L'Aragona estende gli screening per il cancro al seno e al colon a nuove fasce d'età e introduce quello per il cancro alla cervice uterina come programma di popolazione con invito diretto. La misura mira ad aumentare la diagnosi precoce e la prevenzione senza costi aggiuntivi per i cittadini, sebbene la partecipazione allo screening del colon sia scesa al 32,4% in sei anni, rendendo necessario rafforzare il reclutamento.
Screening con intelligenza artificiale e gestione digitale degli appuntamenti 🧠
Il sistema sanitario aragonese integrerà strumenti di machine learning per dare priorità ai casi in base al rischio e automatizzerà l'invio degli inviti tramite SMS ed e-mail. La piattaforma digitale consentirà all'utente di confermare l'appuntamento, consultare i risultati e ricevere promemoria.
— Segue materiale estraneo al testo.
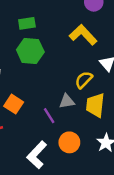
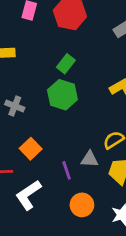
green rectangle: (27, 23) -> (66, 64), turned -56
white L-shape: (37, 155) -> (28, 195), moved

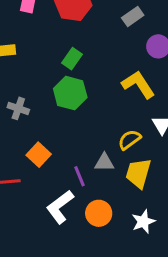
white L-shape: (28, 195) -> (60, 207), moved

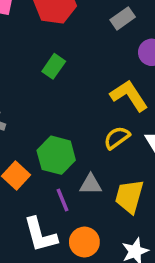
green hexagon: (70, 93) -> (56, 155), moved
yellow semicircle: (129, 140) -> (117, 138), moved
white L-shape: (60, 207) -> (40, 235), turned -68

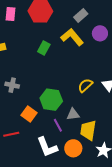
yellow L-shape: (129, 96) -> (72, 37), moved
yellow trapezoid: (129, 196) -> (88, 130), moved

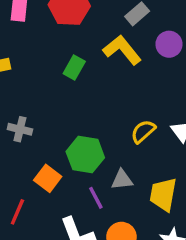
yellow trapezoid: (88, 130) -> (163, 194), moved
red line: (11, 134) -> (17, 212), turned -56

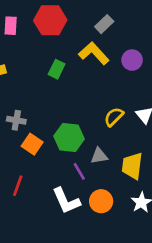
purple circle: (169, 44) -> (132, 60), moved
orange square: (48, 178) -> (32, 144), moved

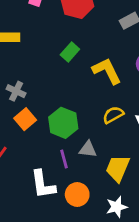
yellow L-shape: (94, 53) -> (107, 71), moved

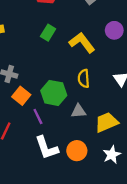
yellow semicircle: (113, 115) -> (84, 78), moved, turned -54
purple line: (64, 159) -> (38, 116), moved
yellow trapezoid: (118, 168) -> (107, 122), turned 55

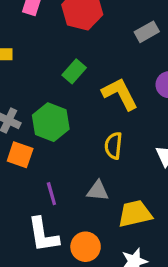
green hexagon: (54, 93) -> (51, 122), moved
orange square: (21, 96) -> (20, 155), turned -30
purple line: (38, 116) -> (51, 194), moved

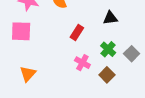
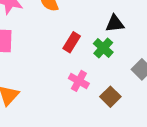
green cross: (108, 49) -> (103, 48), moved

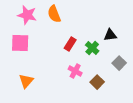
black triangle: (115, 24) -> (110, 35), moved

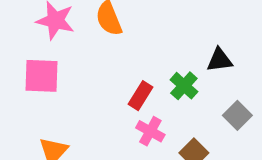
red rectangle: (70, 44) -> (140, 96), moved

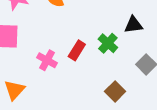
pink cross: (150, 131) -> (47, 60), moved

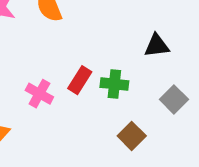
green cross: (108, 43) -> (114, 84), moved, turned -36

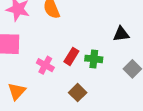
brown square: (132, 136) -> (78, 93), moved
Si prevede che l'interoperabilità con le cartelle cliniche acceleri il follow-up dei pazienti, riducendo i tempi di attesa per le diagnosi e alleggerendo il carico amministrativo nell'assistenza primaria.
Non farti trovare impreparato: il colon non avvisa, ma l'agenda sì 🐂
Ora riceverai un SMS per farti controllare il colon, come se fosse un'offerta del supermercato. E attenzione, se non rispondi, potrebbero anche chiamarti. La partecipazione è scesa al 32%, quindi sembra che alcuni preferiscano giocare a nascondino con il polipo. Ma tranquillo: il sistema ti inseguirà con la cortesia di una banca, solo che questa volta per salvarti la vita, non per addebitarti commissioni.